Galleries, Libraries, Archives and Museums (GLAMs) serve as educational resources for communities and also preserve the arts and culture. The patronage of GLAMs has reduced in recent times due to lack of information about their existence, poor physical state, lack of digital services to the mainly youth population and no photography rules. Content creation for social media purposes and the re-introduction of history into primary and secondary school curriculum has re-ignited interest in resources available in GLAMs. The University of Ibadan plays hosts to a number of specialized cultural heritage institutions that are not visible online but used for teaching and research. This project seeks to identify such centers across the three campuses, 16 faculties and numerous centers so as to encourage digitization and the use of Creative Commons (CC) licenses and tools. The project will produce a draft institutional policy and an e-book with available artifacts/displays/exhibits and location of the specialized cultural heritage institutions . 


A Public Domain Database of Digitized Creative Works in Nigeria

Isaac Oloruntimilehin

The Nigerian Public Domain Database being developed by Free Knowledge Africa is being built to facilitate knowledge sharing and transfer. The Public Domain is the material from which society derives knowledge and fashions new cultural works. Having a rich and thriving Public Domain is essential to the social-cultural and economic well-being of society.

In January 2022, we celebrated the Public Domain Day in Nigeria and also organized a mini contest where participants were trained to identify and document works that are in the Public Domain. At the end of the contest, we were able to document 1744 works in the database of which we are currently creating Wikidata items for. The major challenge was getting access to these works to digitize them, and because of the limited manpower and funding we couldn’t go ahead.

The proposed activity  continues the Nigerian Public Domain Database project. The goal is to document and digitize works that are in the public domain in the jurisdiction of the Federal Republic of Nigeria. The expected outcome is to make these works easily accessible to the public, to promote the use of these materials in creating new knowledge and cultural works, and to educate the Nigerian public about the importance of the Public Domain. By doing so, we hope to contribute to the social-cultural and economic well-being of society by facilitating knowledge sharing and transfer.
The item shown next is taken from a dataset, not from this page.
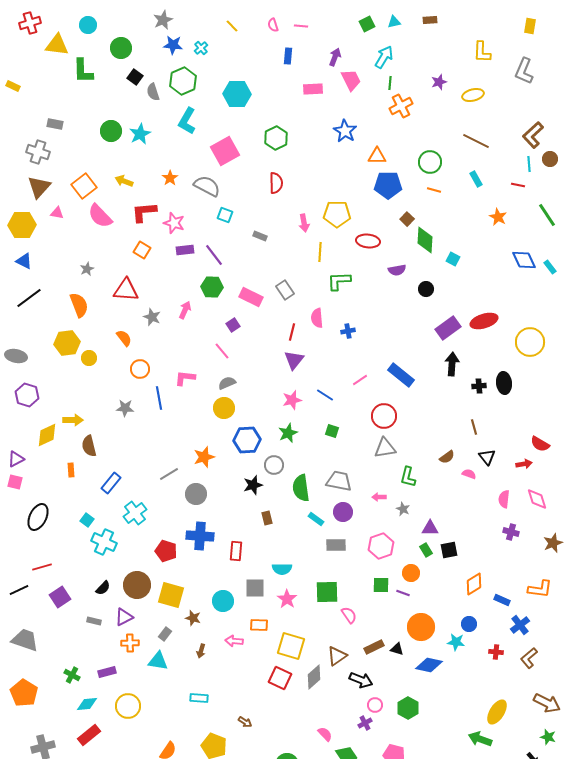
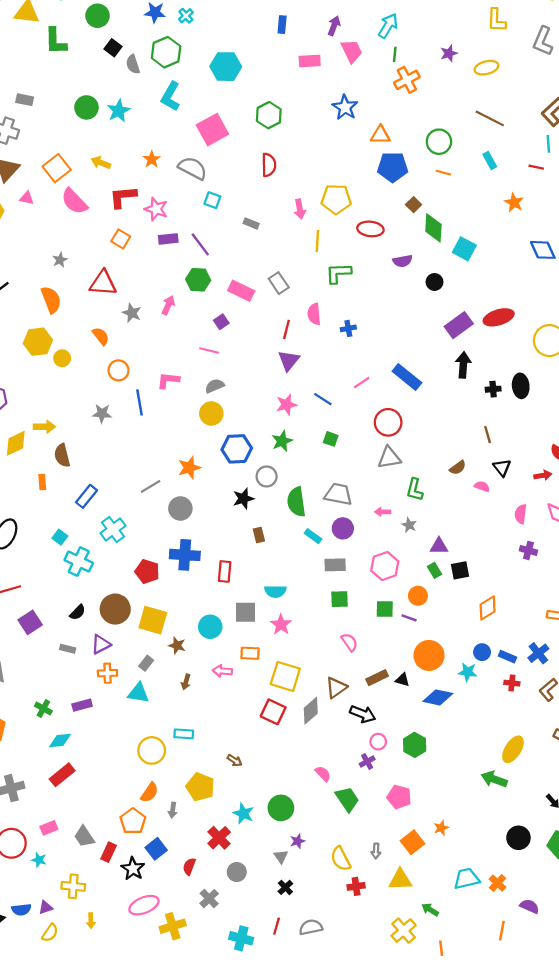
cyan square: (453, 259) -> (464, 249), size x1.5
pink line: (222, 351) -> (209, 351), turned -36
green square: (327, 592) -> (339, 599), moved, size x0.7
blue rectangle: (502, 600) -> (507, 657), moved
yellow circle: (128, 706) -> (152, 750), moved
Building Open GLAM Community for Sustainable Open Licensing Practices in Nigeria

Bukola James

In Nigeria, there is a low awareness of open practices in galleries, libraries, archives, and museums (GLAMs), and this is a result of several factors such as skepticism, lack of awareness, bureaucratic bottlenecks, legal constraints, and technical support. Therefore, the project’s goal is to build a community of GLAMs for open licensing in Nigeria by promoting open access and open licensing of GLAM collections using Creative Commons licenses. This project aims to increase awareness and understanding of open practices, adoption of open access policies and practices, digitization of GLAM collections, and online visibility and accessibility of GLAM collections. The project activity will include online advocacy, establishment of a Network of Open GLAM advocates in Nigeria, 1 roundtable discussion, and 2 in-person and 3 online workshops/trainings among 50 Librarians in Nigeria.